############################################################################
# Open Online R Stream (https://www.wvbauer.com/doku.php/live_streams)
#
# By: Wolfgang Viechtbauer (https://www.wvbauer.com)
# Date: 2022-02-03
#
# Topic(s):
# - An Introduction to Statistical Learning (https://www.statlearning.com)
# - Section(s): 1 - 2.2.1
#
# last updated: 2022-02-12
############################################################################
# note: the code below is not based on examples in the book but was created to
# illustrate certain concepts that were introduced in the sections covered
############################################################################
# illustrate the idea of training and test MSE and the concept of overfitting
# make results reproducible by setting the seed for the random number generator
set.seed(42)
# sample size
n <- 250
# simulate data for a simple regression model
# true model: y = 2 + 1*x + e, where e ~ N(0,1)
x <- rnorm(n)
y <- 2 + 1 * x + rnorm(n)
# plot the data
plot(x, y, pch=19)
# fit simple regression model
res1 <- lm(y ~ x)
summary(res1)
# note: the fitted model ('f-hat') has the right functional form, but is not
# exactly identical to the true model ('f'); note that the estimated intercept
# and slope differ somewhat from the true values (true intercept = 2, true
# slope = 1); this discrepancy is 'reducible error' because the larger n, the
# closer the estimated coefficients will tend to be to the true coefficients
# add regression line to the scatterplot
abline(res1, lwd=3)
# mean squared error (eq. 2.5) for the training data
1/n * sum((y - predict(res1))^2)
# simulate a 100 additional predictors that are in reality unrelated to y
Z <- replicate(100, rnorm(n))
# fit a regression model including x and the irrelevant predictors
res2 <- lm(y ~ x + Z)
summary(res2)
# mean squared error for this model
1/n * sum((y - predict(res2))^2)
# note that the MSE is quite a bit lower then the one for model res1 above;
# however, what we have computed is the 'train MSE'; to assess how well these
# models work with new data, we have to compute the 'test MSE'
# simulate a large set of new data based on the true model
n_new <- 100000
x_new <- rnorm(n_new)
y_new <- 2 + 1 * x_new + rnorm(n_new)
Z_new <- replicate(100, rnorm(n_new))
# compute predicted outcomes based on models res1 and res2
pred1 <- cbind(1, x_new) %*% coef(res1)
pred2 <- cbind(1, x_new, Z_new) %*% coef(res2)

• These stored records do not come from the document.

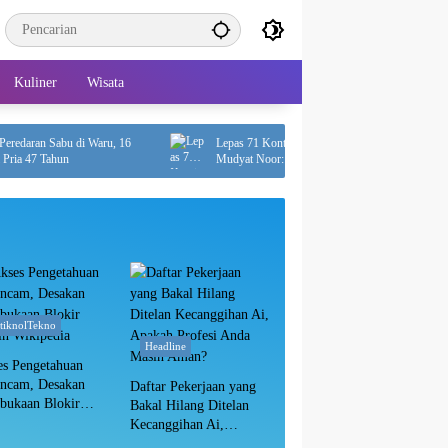
Kuliner
Wisata
an Sabu di Waru, 16
Lepas 71 Kontingen Pramuka ke Jamnas XII,
7 Tahun
Mudyat Noor: Jaga Nama Baik Daerah
itiknolTekno
Headline
es Pengetahuan
ancam, Desakan
Daftar Pekerjaan yang
bukaan Blokir
Bakal Hilang Ditelan
in Wikipedia
Kecanggihan Ai,
Apakah Profesi Anda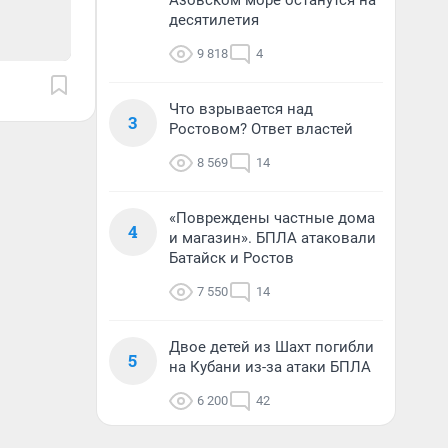
Азовском море останутся на
десятилетия
9 818
4
Что взрывается над
3
Ростовом? Ответ властей
8 569
14
«Повреждены частные дома
4
и магазин». БПЛА атаковали
Батайск и Ростов
7 550
14
Двое детей из Шахт погибли
5
на Кубани из-за атаки БПЛА
6 200
42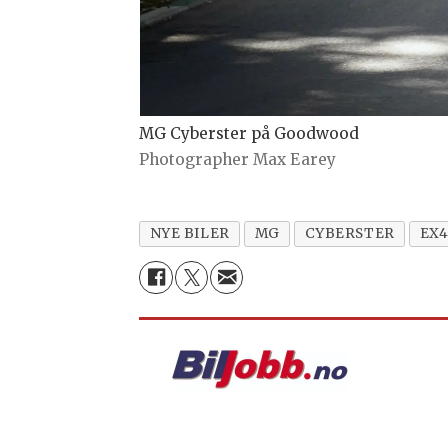
MG Cyberster på Goodwood
Photographer Max Earey
NYE BILER
MG
CYBERSTER
EX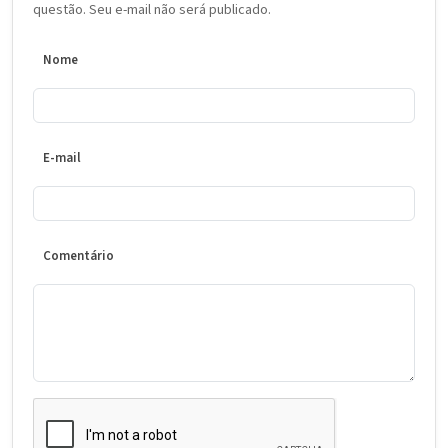
questão. Seu e-mail não será publicado.
Nome
E-mail
Comentário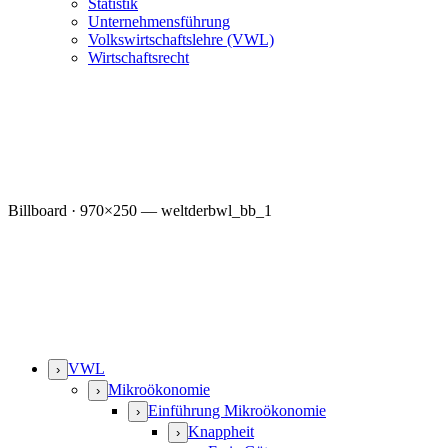
Statistik
Unternehmensführung
Volkswirtschaftslehre (VWL)
Wirtschaftsrecht
Billboard · 970×250 — weltderbwl_bb_1
VWL
›
Mikroökonomie
›
Einführung Mikroökonomie
›
Knappheit
›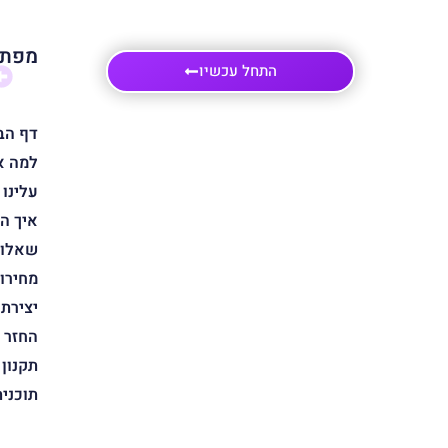
מפת 
התחל עכשיו
דף הב
למה א
עלינו
איך ה
שאלות
מחירון
יצירת
החזר 
תקנון
תוכני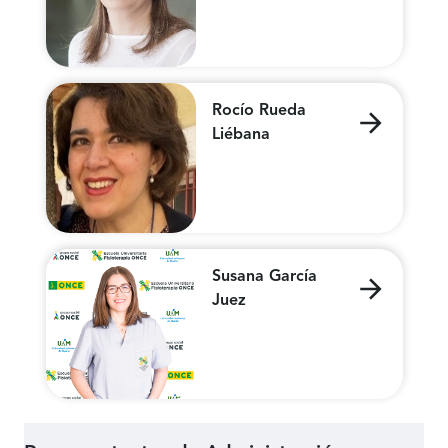
Rocío Rueda
Liébana
Susana García
Juez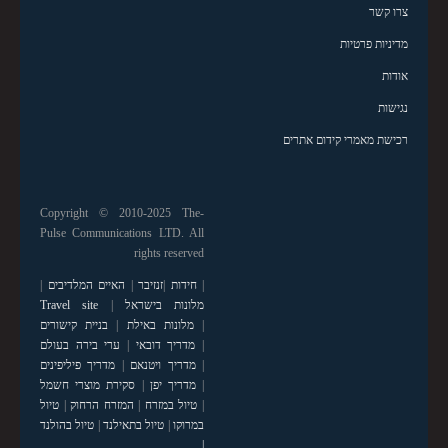
צרו קשר
מדיניות פרטיות
אודות
נגישות
רכישת מאמרי קידום אתרים
Copyright © 2010-2025 The-
Pulse Communications LTD. All
rights reserved
|
חידות
|
זנזיבר
|
האיים המלדיבים
|
מלונות בישראל
|
Travel site
|
מלונות באילת
|
בניית קישורים
|
מדריך דובאי
|
ערי בירה בעולם
|
מדריך ויטנאם
|
מדריך פיליפינים
|
מדריך יפן
|
סקירת מוצרי חשמל
|
טיול במזרח
|
המזרח הרחוק
|
טיול
במרוקו
|
טיול בתאילנד
|
טיול בהולנד
|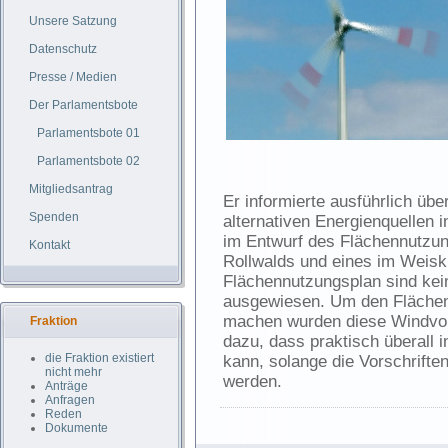
Unsere Satzung
Datenschutz
Presse / Medien
Der Parlamentsbote
Parlamentsbote 01
Parlamentsbote 02
Mitgliedsantrag
Er informierte ausführlich üb
Spenden
alternativen Energienquellen 
im Entwurf des Flächennutzun
Kontakt
Rollwalds und eines im Weiski
Flächennutzungsplan sind kei
ausgewiesen. Um den Flächen
machen wurden diese Windvorr
Fraktion
dazu, dass praktisch überall
die Fraktion existiert
kann, solange die Vorschrifte
nicht mehr
werden.
Anträge
Anfragen
Reden
Dokumente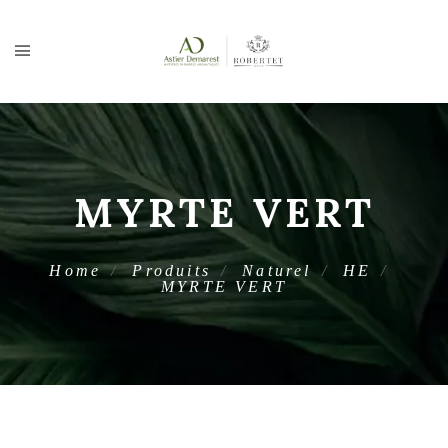
MYRTE VERT
Home
Produits
Naturel
HE
MYRTE VERT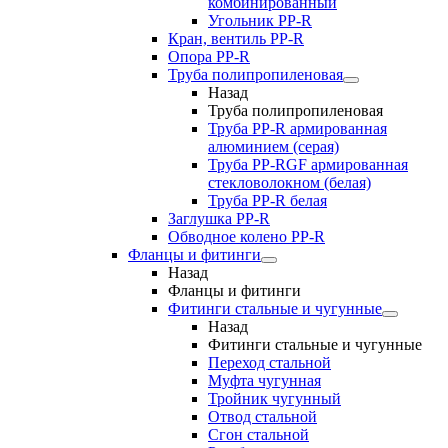
комбинированный
Угольник РР-R
Кран, вентиль PP-R
Опора PP-R
Труба полипропиленовая
Назад
Труба полипропиленовая
Труба PP-R армированная
алюминием (серая)
Труба PP-RGF армированная
стекловолокном (белая)
Труба РР-R белая
Заглушка PP-R
Обводное колено PP-R
Фланцы и фитинги
Назад
Фланцы и фитинги
Фитинги стальные и чугунные
Назад
Фитинги стальные и чугунные
Переход стальной
Муфта чугунная
Тройник чугунный
Отвод стальной
Сгон стальной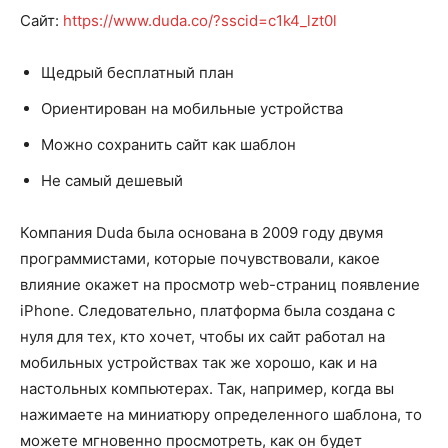
Сайт:
https://www.duda.co/?sscid=c1k4_lzt0l
Щедрый бесплатный план
Ориентирован на мобильные устройства
Можно сохранить сайт как шаблон
Не самый дешевый
Компания Duda была основана в 2009 году двумя
программистами, которые почувствовали, какое
влияние окажет на просмотр web-страниц появление
iPhone. Следовательно, платформа была создана с
нуля для тех, кто хочет, чтобы их сайт работал на
мобильных устройствах так же хорошо, как и на
настольных компьютерах. Так, например, когда вы
нажимаете на миниатюру определенного шаблона, то
можете мгновенно просмотреть, как он будет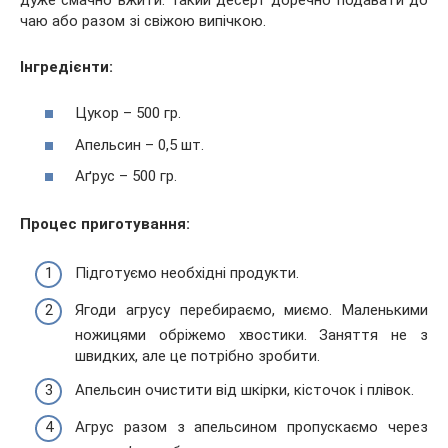
чаю або разом зі свіжою випічкою.
Інгредієнти:
Цукор – 500 гр.
Апельсин – 0,5 шт.
Аґрус – 500 гр.
Процес приготування:
Підготуємо необхідні продукти.
Ягоди агрусу перебираємо, миємо. Маленькими
ножицями обріжемо хвостики. Заняття не з
швидких, але це потрібно зробити.
Апельсин очистити від шкірки, кісточок і плівок.
Агрус разом з апельсином пропускаємо через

# compute the 'test MSE' for the two models
1/n_new * sum((y_new - pred1)^2)
1/n_new * sum((y_new - pred2)^2)
# note that the 'test MSE' is lower for model res1; in essence, model res2
# overfits the data, because it includes a very large number of irrelevant
# predictors, so even though it gives a better fit for the training data, this
# won't be the case for new data
############################################################################
# another concept discussed in these sections is the difference between a
# parametric model and a nonparametric model; a regression model for example
# is a parametric model
# plot the data again
plot(x, y, pch=19)
# add regression line from model res1 to the scatterplot
abline(res1, lwd=3, col="green")
# methods such as smoothers can be considered to be nonparametric methods (one
# can debate this point, since certain types of smoothers may still be based
# on parametric models that are fitted in succession to various parts of the
# data, but let's not quibble about this point)
# fit a smoother to the data
res3 <- loess(y ~ x)
# compute predicted values based on the smoother and to add the corresponding
# prediction line to the plot
x_pred <- data.frame(x=seq(-3,3,length=1000))
pred_smooth <- predict(res3, newdata=x_pred)
lines(x_pred$x, pred_smooth, lwd=3, col="red")
# as discussed in the book, when we are dealing with nonparametric methods, we
# often have to be careful not to overfit; to illustrate this, we can allow
# the smoother to be much more flexible, but now we are overfitting the data
res4 <- loess(y ~ x, span=0.2)
pred_smooth <- predict(res4, newdata=x_pred)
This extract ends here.